**Stored items**.
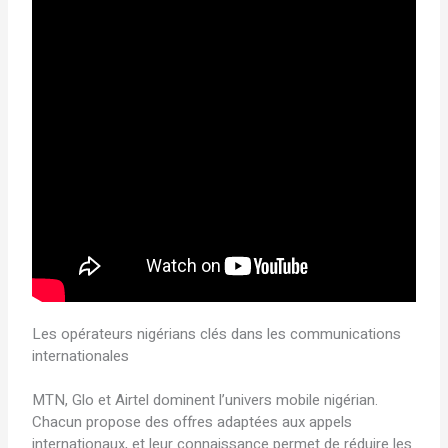
Les opérateurs nigérians clés dans les communications
internationales
MTN, Glo et Airtel dominent l’univers mobile nigérian.
Chacun propose des offres adaptées aux appels
internationaux, et leur connaissance permet de réduire les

**Aim of the task**.
Repeat the data word for word. Skip the pictures.

**Output below**.
Les opérateurs nigérians clés dans les communications
internationales
MTN, Glo et Airtel dominent l’univers mobile nigérian.
Chacun propose des offres adaptées aux appels
internationaux, et leur connaissance permet de réduire les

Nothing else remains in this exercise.